According to the Washington Post, scientists have discovered a property of the virus that suggests it will be the former.
"All viruses evolve over time, accumulating mutations as they replicate imperfectly inside a host’s cells in tremendous numbers and then spread through a population, with some of those mutations persisting through natural selection," wrote Joel Achenbach. "The new coronavirus has proofreading machinery, however, and that reduces the 'error rate' and the pace of mutation. The new coronavirus looks pretty much the same everywhere it has appeared, the scientists say, and there is no evidence that some strains are deadlier than others."
"Scientists now are studying more than 1,000 different samples of the virus, Peter Thielen, a molecular geneticist at the Johns Hopkins University Applied Physics Laboratory who has been studying the virus, told the Washington Post," wrote Achenbach. "There are only about four to 10 genetic differences between the strains that have infected people in the U.S. and the original virus that spread in Wuhan, he said."
A previous scientific report suggested that there may be two strains of coronavirus, and that both could infect a person simultaneously. But according to Achenbach, "that conjecture has not been embraced by the scientific community."

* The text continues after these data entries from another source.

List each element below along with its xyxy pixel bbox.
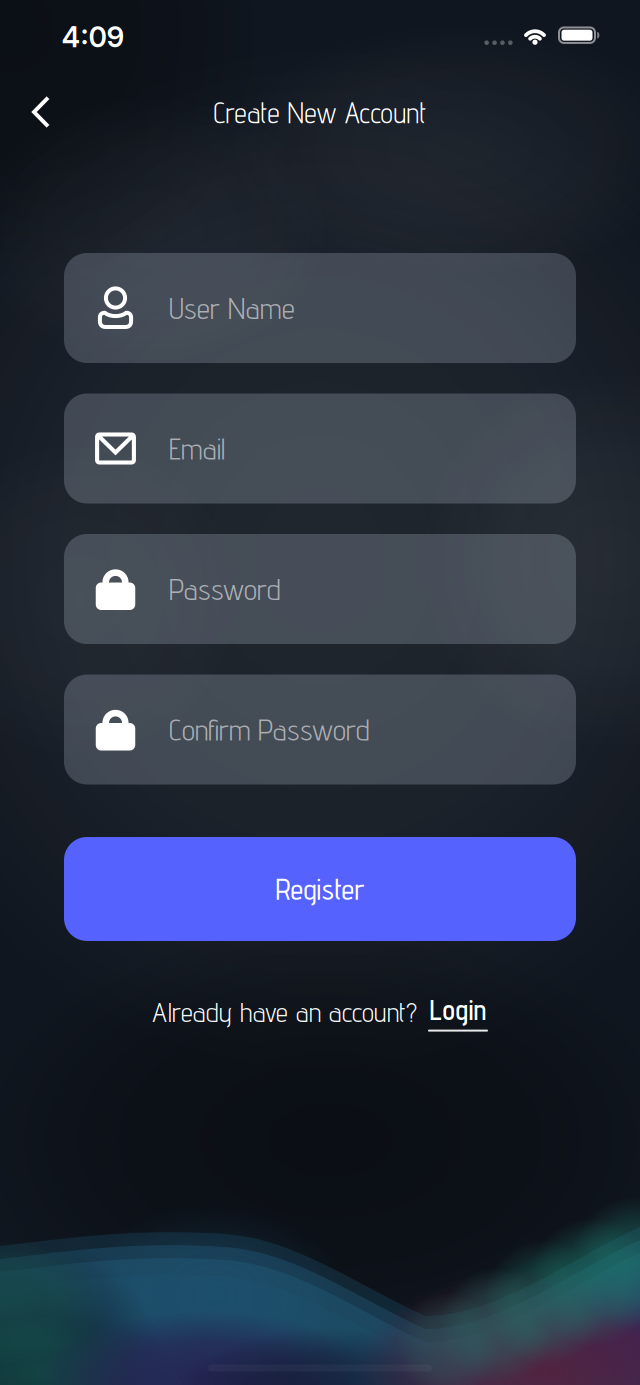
staticText: Email: [169, 431, 225, 466]
staticText: Register: [276, 871, 364, 907]
button[interactable]: User Name: [64, 253, 576, 363]
button[interactable]: Email: [64, 394, 576, 504]
staticText: Already have an account?: [152, 996, 417, 1028]
staticText: User Name: [169, 290, 295, 326]
button[interactable]: Back: [20, 90, 64, 134]
staticText: Create New Account: [214, 96, 426, 130]
staticText: Login: [430, 992, 486, 1027]
staticText: Password: [169, 571, 281, 607]
button[interactable]: Password: [64, 534, 576, 644]
button[interactable]: Login: [428, 992, 488, 1032]
button[interactable]: Register: [64, 837, 576, 941]
button[interactable]: Confirm Password: [64, 674, 576, 784]
staticText: 4:09: [62, 20, 124, 54]
staticText: Confirm Password: [169, 712, 370, 747]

All of this suggests that coronavirus is less adaptable than the seasonal flu — and could potentially be protected against indefinitely with a single formulation of vaccine.
"Flu does have one trick up its sleeve that coronaviruses do not have — the flu virus genome is broken up into several segments, each of which codes for a gene," explained Texas A&M Texarkana virologist Benjamin Neuman. "When two flu viruses are in the same cell, they can swap some segments, potentially creating a new combination instantly — this is how the H1N1 'swine' flu originated."